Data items

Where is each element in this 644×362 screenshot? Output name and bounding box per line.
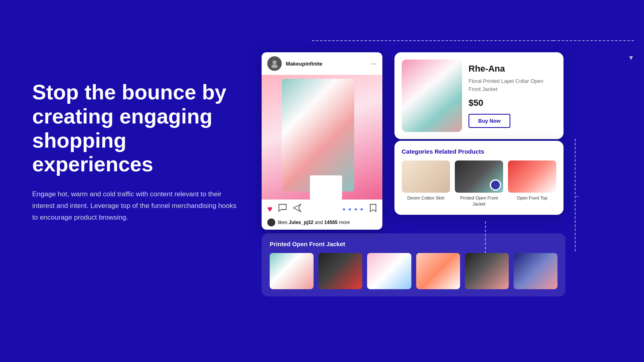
- product-name: Rhe-Ana: [469, 64, 556, 74]
- left-section: Stop the bounce by creating engaging sho…: [32, 80, 242, 224]
- category-thumb-3: [508, 160, 556, 193]
- pagination-dots: ● ● ● ●: [343, 206, 364, 212]
- categories-card: Categories Related Products Denim Cotton…: [394, 141, 564, 215]
- svg-point-0: [272, 60, 277, 64]
- carousel-item-1[interactable]: [270, 253, 314, 289]
- category-overlay-circle: [490, 179, 501, 191]
- bookmark-icon[interactable]: [369, 204, 377, 214]
- category-item-3[interactable]: Open Front Top: [508, 160, 556, 208]
- carousel-title: Printed Open Front Jacket: [270, 241, 557, 247]
- avatar: [267, 56, 282, 71]
- carousel-items: [270, 253, 557, 289]
- category-label-2: Printed Open Front Jacket: [455, 195, 503, 208]
- instagram-username: Makeupinfinite: [286, 61, 322, 67]
- instagram-header: Makeupinfinite ···: [262, 52, 382, 75]
- categories-items: Denim Cotton Skirt Printed Open Front Ja…: [402, 160, 556, 208]
- like-icon[interactable]: ♥: [267, 204, 272, 214]
- dashed-top-line: [312, 40, 553, 41]
- carousel-item-5[interactable]: [465, 253, 509, 289]
- product-image: [402, 60, 462, 132]
- category-thumb-2: [455, 160, 503, 193]
- more-options-icon[interactable]: ···: [371, 60, 377, 68]
- svg-point-1: [271, 64, 278, 68]
- share-icon[interactable]: [293, 204, 301, 214]
- instagram-actions: ♥ ● ● ● ●: [262, 200, 382, 217]
- right-section: ▼ Makeupinfinite ··· ♥: [258, 16, 628, 354]
- carousel-item-6[interactable]: [514, 253, 557, 289]
- carousel-item-2[interactable]: [318, 253, 362, 289]
- instagram-card: Makeupinfinite ··· ♥ ● ● ● ●: [262, 52, 382, 230]
- likes-count: 14565: [324, 220, 337, 225]
- fashion-image: [262, 75, 382, 200]
- product-price: $50: [469, 98, 556, 108]
- carousel-item-4[interactable]: [416, 253, 460, 289]
- category-item-2[interactable]: Printed Open Front Jacket: [455, 160, 503, 208]
- category-thumb-1: [402, 160, 450, 193]
- comment-icon[interactable]: [278, 204, 287, 214]
- product-card: ← Rhe-Ana Floral Printed Lapel Collar Op…: [394, 52, 564, 139]
- likes-row: likes Jules_pj32 and 14565 more: [262, 217, 382, 230]
- category-label-3: Open Front Top: [508, 195, 556, 201]
- arrow-left-icon: ←: [575, 193, 580, 200]
- product-description: Floral Printed Lapel Collar Open Front J…: [469, 77, 556, 93]
- carousel-card: Printed Open Front Jacket: [262, 233, 566, 296]
- buy-now-button[interactable]: Buy Now: [469, 114, 510, 128]
- main-heading: Stop the bounce by creating engaging sho…: [32, 80, 242, 177]
- sub-text: Engage hot, warm and cold traffic with c…: [32, 189, 242, 224]
- instagram-user-info: Makeupinfinite: [267, 56, 371, 71]
- category-label-1: Denim Cotton Skirt: [402, 195, 450, 201]
- product-image-inner: [402, 60, 462, 132]
- arrow-down-icon: ▼: [628, 54, 634, 62]
- instagram-post-image: [262, 75, 382, 200]
- likes-text: likes Jules_pj32 and 14565 more: [278, 220, 350, 225]
- categories-title: Categories Related Products: [402, 148, 556, 155]
- category-item-1[interactable]: Denim Cotton Skirt: [402, 160, 450, 208]
- dashed-top-right-line: [553, 40, 634, 41]
- liker-name: Jules_pj32: [289, 220, 313, 225]
- liker-avatar: [267, 218, 275, 226]
- carousel-item-3[interactable]: [367, 253, 411, 289]
- product-info: Rhe-Ana Floral Printed Lapel Collar Open…: [469, 60, 556, 132]
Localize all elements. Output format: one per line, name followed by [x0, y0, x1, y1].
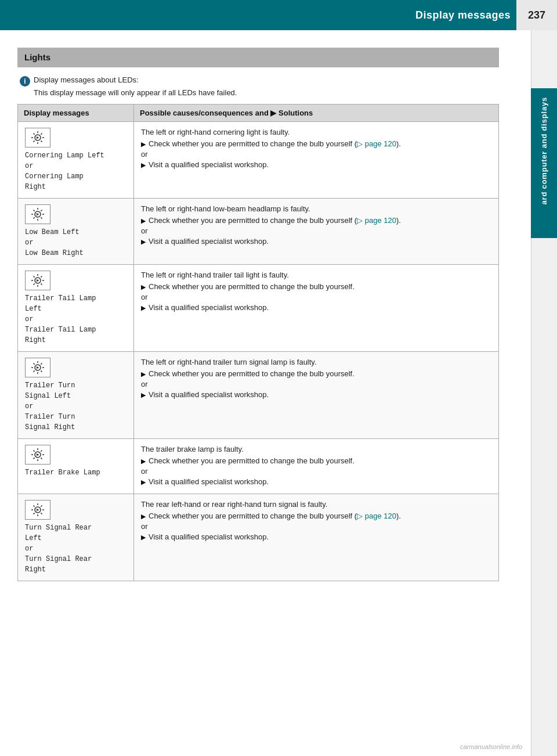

» **Required action**: Your reply should hold every line above exactly as written and none of the pictures.

» **Written response**:
Where is each element in this 644×362 screenshot? Output name and bounding box per line.
- product-name: Rhe-Ana: [469, 64, 556, 74]
- left-section: Stop the bounce by creating engaging sho…: [32, 80, 242, 224]
- category-thumb-3: [508, 160, 556, 193]
- pagination-dots: ● ● ● ●: [343, 206, 364, 212]
- categories-card: Categories Related Products Denim Cotton…: [394, 141, 564, 215]
- svg-point-0: [272, 60, 277, 64]
- carousel-item-1[interactable]: [270, 253, 314, 289]
- category-overlay-circle: [490, 179, 501, 191]
- bookmark-icon[interactable]: [369, 204, 377, 214]
- category-item-3[interactable]: Open Front Top: [508, 160, 556, 208]
- carousel-title: Printed Open Front Jacket: [270, 241, 557, 247]
- avatar: [267, 56, 282, 71]
- carousel-items: [270, 253, 557, 289]
- category-label-2: Printed Open Front Jacket: [455, 195, 503, 208]
- instagram-username: Makeupinfinite: [286, 61, 322, 67]
- instagram-header: Makeupinfinite ···: [262, 52, 382, 75]
- categories-items: Denim Cotton Skirt Printed Open Front Ja…: [402, 160, 556, 208]
- like-icon[interactable]: ♥: [267, 204, 272, 214]
- dashed-top-line: [312, 40, 553, 41]
- carousel-item-5[interactable]: [465, 253, 509, 289]
- product-image: [402, 60, 462, 132]
- category-thumb-2: [455, 160, 503, 193]
- more-options-icon[interactable]: ···: [371, 60, 377, 68]
- svg-point-1: [271, 64, 278, 68]
- share-icon[interactable]: [293, 204, 301, 214]
- instagram-actions: ♥ ● ● ● ●: [262, 200, 382, 217]
- right-section: ▼ Makeupinfinite ··· ♥: [258, 16, 628, 354]
- carousel-item-6[interactable]: [514, 253, 557, 289]
- carousel-item-2[interactable]: [318, 253, 362, 289]
- instagram-card: Makeupinfinite ··· ♥ ● ● ● ●: [262, 52, 382, 230]
- likes-count: 14565: [324, 220, 337, 225]
- fashion-image: [262, 75, 382, 200]
- product-price: $50: [469, 98, 556, 108]
- carousel-item-4[interactable]: [416, 253, 460, 289]
- category-item-2[interactable]: Printed Open Front Jacket: [455, 160, 503, 208]
- category-thumb-1: [402, 160, 450, 193]
- comment-icon[interactable]: [278, 204, 287, 214]
- product-card: ← Rhe-Ana Floral Printed Lapel Collar Op…: [394, 52, 564, 139]
- likes-row: likes Jules_pj32 and 14565 more: [262, 217, 382, 230]
- category-label-3: Open Front Top: [508, 195, 556, 201]
- arrow-left-icon: ←: [575, 193, 580, 200]
- product-description: Floral Printed Lapel Collar Open Front J…: [469, 77, 556, 93]
- carousel-card: Printed Open Front Jacket: [262, 233, 566, 296]
- buy-now-button[interactable]: Buy Now: [469, 114, 510, 128]
- main-heading: Stop the bounce by creating engaging sho…: [32, 80, 242, 177]
- sub-text: Engage hot, warm and cold traffic with c…: [32, 189, 242, 224]
- instagram-user-info: Makeupinfinite: [267, 56, 371, 71]
- category-label-1: Denim Cotton Skirt: [402, 195, 450, 201]
- product-image-inner: [402, 60, 462, 132]
- arrow-down-icon: ▼: [628, 54, 634, 62]
- instagram-post-image: [262, 75, 382, 200]
- likes-text: likes Jules_pj32 and 14565 more: [278, 220, 350, 225]
- categories-title: Categories Related Products: [402, 148, 556, 155]
- category-item-1[interactable]: Denim Cotton Skirt: [402, 160, 450, 208]
- dashed-top-right-line: [553, 40, 634, 41]
- liker-name: Jules_pj32: [289, 220, 313, 225]
- liker-avatar: [267, 218, 275, 226]
- carousel-item-3[interactable]: [367, 253, 411, 289]
- product-info: Rhe-Ana Floral Printed Lapel Collar Open…: [469, 60, 556, 132]
Localize all elements. Output format: one per line, name followed by [x0, y0, x1, y1].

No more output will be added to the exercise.